At the same time, the Public Administration Select Committee's ongoing inquiry into lobbying is also debating the issue of transparency. So far its evidence sessions have however done more to show how hard it is to pin lobbyists down. John Sauven, director of Greenpeace, gave evidence to PASC about the privileged access BAA has to the Department of Transport and the way the airports operator and the department colluded over the public consultation on Heathrow expansion. Asked about his access to government, Tom Kelly, BAA group director of corporate and public affairs and former spokesman for Tony Blair, said that MPs on the committee were overstating his influence, and went on to stretch the credulity of the committee by saying his contacts book extended mainly to government press officers.
Greenpeace and Friends of the Earth are both members of the Alliance for Lobbying Transparency (ALT) which has published a summary of the committee's sessions, ‘Tesco and BAA coy over lobbying in the face of evidence’ on the Alliance website . This coalition of NGOs and trade unions is also campaigning for a simple mandatory system that requires disclosure of all lobbyists’ activities (above a minimum threshold) including financial disclosure, enforceable ethics rules for all lobbyists and stronger rules on ethics for politicians and public officials on the so-called "revolving-door" syndrome between lobbyists and public bodies; and to halt privileged access to decision-makers.

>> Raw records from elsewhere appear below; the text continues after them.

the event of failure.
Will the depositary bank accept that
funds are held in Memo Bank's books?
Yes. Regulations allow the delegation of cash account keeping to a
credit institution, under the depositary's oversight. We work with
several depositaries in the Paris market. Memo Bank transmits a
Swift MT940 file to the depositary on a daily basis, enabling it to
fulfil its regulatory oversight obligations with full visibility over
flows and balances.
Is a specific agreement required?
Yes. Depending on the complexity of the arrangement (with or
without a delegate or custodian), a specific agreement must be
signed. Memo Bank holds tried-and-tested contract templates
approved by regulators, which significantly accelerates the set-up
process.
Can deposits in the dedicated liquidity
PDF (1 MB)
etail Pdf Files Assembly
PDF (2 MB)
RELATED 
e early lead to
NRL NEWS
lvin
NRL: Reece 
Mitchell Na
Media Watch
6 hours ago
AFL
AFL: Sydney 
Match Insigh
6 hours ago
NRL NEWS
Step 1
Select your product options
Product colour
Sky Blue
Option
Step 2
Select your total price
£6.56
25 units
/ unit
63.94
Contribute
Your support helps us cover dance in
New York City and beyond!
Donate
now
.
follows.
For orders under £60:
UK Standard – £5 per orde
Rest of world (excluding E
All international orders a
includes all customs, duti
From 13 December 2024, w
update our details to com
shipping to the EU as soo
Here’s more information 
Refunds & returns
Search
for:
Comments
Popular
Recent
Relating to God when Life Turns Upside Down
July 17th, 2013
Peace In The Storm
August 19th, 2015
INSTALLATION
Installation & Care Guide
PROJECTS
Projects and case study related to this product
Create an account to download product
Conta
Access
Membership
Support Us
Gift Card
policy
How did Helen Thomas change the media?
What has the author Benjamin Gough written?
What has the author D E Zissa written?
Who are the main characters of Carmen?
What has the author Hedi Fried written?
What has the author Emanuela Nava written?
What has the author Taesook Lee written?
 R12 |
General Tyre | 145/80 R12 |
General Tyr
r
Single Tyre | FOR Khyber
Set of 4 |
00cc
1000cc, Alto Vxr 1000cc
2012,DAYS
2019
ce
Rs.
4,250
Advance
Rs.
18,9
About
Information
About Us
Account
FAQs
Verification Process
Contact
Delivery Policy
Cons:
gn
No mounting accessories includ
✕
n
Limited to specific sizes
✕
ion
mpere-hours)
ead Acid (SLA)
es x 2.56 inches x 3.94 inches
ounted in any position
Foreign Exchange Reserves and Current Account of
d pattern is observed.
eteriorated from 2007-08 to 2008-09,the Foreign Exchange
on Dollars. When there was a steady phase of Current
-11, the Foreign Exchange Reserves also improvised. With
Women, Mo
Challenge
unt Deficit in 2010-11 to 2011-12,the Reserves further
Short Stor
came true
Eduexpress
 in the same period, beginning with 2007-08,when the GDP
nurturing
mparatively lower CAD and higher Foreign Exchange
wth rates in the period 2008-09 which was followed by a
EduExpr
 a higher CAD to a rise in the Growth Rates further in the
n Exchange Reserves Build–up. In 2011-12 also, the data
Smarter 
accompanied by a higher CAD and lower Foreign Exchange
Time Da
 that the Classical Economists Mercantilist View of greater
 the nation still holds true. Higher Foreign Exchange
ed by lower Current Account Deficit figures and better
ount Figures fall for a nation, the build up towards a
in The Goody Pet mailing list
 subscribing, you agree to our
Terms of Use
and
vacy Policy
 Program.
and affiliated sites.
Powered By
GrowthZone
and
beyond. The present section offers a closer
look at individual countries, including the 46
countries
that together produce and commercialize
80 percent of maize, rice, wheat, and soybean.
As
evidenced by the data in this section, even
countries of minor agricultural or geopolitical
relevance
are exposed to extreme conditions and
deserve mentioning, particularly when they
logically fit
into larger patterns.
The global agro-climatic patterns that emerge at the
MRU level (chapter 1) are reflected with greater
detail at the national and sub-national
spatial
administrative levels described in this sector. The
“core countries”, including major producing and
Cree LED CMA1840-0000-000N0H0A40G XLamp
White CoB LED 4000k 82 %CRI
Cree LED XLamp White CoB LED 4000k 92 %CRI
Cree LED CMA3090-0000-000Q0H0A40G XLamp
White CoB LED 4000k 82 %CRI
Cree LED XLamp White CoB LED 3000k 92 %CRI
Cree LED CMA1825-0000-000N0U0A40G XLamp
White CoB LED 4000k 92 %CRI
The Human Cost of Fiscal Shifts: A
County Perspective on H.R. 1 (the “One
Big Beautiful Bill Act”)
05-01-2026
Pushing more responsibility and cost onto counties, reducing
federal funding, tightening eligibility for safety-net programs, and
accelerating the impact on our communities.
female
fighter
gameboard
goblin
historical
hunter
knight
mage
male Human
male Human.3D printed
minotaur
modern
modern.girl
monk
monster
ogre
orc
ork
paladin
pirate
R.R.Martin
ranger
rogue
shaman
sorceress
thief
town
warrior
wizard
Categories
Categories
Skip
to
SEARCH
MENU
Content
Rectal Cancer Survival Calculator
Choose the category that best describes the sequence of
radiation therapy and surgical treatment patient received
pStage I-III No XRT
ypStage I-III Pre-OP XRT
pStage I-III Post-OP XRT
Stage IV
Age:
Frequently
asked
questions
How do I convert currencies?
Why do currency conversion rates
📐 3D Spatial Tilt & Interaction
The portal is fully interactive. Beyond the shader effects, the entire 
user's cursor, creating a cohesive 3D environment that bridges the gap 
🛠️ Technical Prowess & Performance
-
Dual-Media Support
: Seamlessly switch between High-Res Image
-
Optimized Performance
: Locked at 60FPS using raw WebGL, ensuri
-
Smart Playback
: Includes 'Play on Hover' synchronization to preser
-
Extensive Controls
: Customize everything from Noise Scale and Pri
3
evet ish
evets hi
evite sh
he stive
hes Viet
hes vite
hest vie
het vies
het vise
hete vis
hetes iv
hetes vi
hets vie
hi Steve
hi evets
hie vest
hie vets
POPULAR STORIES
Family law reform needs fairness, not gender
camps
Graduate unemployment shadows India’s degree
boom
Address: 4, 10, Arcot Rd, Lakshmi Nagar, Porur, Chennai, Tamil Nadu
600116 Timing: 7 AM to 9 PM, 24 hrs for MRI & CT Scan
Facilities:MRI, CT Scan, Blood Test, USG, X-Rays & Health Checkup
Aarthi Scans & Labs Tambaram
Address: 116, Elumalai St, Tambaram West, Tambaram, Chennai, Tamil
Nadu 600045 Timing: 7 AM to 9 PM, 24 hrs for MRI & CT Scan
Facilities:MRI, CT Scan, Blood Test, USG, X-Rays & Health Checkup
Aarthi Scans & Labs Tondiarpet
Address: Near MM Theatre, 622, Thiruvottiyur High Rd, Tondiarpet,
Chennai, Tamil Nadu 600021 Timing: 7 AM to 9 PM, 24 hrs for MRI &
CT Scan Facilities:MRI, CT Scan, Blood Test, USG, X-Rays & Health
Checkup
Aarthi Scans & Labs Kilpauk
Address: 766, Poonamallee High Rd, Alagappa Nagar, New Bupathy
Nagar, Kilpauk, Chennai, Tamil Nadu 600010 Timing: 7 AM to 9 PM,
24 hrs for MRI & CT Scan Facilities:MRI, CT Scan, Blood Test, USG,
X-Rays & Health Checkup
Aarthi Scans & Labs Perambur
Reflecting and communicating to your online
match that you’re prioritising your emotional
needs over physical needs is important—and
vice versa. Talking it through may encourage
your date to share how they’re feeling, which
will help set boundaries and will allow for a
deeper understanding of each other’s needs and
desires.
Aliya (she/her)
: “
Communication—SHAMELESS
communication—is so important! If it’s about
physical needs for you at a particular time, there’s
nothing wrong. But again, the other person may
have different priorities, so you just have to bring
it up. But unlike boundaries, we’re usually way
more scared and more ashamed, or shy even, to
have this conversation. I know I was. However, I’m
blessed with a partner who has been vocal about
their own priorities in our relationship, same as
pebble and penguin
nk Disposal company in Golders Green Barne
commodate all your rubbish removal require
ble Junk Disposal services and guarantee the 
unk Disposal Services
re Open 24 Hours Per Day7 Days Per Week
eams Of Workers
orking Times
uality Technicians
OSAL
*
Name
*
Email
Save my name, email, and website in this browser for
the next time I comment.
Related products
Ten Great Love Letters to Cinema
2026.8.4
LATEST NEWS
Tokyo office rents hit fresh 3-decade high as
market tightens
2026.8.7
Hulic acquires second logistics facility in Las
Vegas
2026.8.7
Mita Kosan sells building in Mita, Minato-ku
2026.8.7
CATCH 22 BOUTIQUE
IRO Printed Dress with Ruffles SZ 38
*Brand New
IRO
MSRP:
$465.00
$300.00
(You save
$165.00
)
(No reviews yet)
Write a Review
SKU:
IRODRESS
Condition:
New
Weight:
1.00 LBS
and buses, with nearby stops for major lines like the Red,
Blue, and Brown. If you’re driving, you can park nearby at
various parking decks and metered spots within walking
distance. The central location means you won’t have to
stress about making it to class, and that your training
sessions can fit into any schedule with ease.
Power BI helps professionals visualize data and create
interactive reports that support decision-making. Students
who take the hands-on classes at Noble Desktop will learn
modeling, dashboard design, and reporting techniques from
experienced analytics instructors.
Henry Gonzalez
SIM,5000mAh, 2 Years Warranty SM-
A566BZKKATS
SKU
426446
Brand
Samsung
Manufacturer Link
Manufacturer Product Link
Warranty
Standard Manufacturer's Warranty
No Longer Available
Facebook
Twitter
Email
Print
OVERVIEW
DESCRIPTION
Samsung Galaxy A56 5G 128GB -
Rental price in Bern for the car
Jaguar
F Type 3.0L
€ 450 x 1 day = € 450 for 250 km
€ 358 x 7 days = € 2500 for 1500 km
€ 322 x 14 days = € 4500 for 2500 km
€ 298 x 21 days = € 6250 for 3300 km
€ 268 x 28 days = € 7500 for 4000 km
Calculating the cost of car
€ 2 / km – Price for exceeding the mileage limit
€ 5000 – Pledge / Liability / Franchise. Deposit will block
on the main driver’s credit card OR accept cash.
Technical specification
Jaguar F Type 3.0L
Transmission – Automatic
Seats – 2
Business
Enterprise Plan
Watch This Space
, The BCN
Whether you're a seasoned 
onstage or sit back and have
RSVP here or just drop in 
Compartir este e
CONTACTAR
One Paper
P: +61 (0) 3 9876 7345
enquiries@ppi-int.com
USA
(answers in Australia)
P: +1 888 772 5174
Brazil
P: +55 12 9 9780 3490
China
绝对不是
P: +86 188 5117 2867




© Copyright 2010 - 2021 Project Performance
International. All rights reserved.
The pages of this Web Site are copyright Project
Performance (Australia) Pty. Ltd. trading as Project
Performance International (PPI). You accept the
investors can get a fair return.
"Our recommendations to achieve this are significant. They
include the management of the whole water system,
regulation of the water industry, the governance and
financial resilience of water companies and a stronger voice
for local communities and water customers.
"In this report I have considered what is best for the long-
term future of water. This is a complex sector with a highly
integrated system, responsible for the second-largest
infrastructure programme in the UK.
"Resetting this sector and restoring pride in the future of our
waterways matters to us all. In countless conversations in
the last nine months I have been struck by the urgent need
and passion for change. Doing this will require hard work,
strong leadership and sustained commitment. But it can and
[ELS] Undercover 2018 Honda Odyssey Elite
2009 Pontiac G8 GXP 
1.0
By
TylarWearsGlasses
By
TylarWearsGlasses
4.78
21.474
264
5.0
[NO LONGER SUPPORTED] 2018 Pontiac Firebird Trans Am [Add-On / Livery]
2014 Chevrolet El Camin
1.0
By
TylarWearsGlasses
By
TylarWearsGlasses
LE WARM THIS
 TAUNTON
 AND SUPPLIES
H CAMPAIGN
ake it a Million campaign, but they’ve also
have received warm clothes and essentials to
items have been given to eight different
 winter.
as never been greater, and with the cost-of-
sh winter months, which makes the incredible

But lobbyists are perhaps more the icing on the cake, or the flies around the cake. Most of the time, the business elite do not even have to resort to 'lobbying' because their interests are protected not only by their power and influence, but by the 'common sense' of the time. There are more profound problems - the penetration of the public sphere by corporate and commercial interests and the grossly unequal distribution of power in society and the world outside. When Democratic Audit carried out a study of power and participation in Britain last year, we uncovered a wealth of evidence showing how corporate business and the City had an undesirable degree of influence upon government thinking and policy, even without lobbyists, and that the middle and professional classes and their networks dominated the processes of public policy-making at lower levels. While imbalances of material resources persist, so too will the uneven distribution of political influence and policy outcomes. With or without more regulation of the lobbying industry - right though it is in principle - this reality will remain.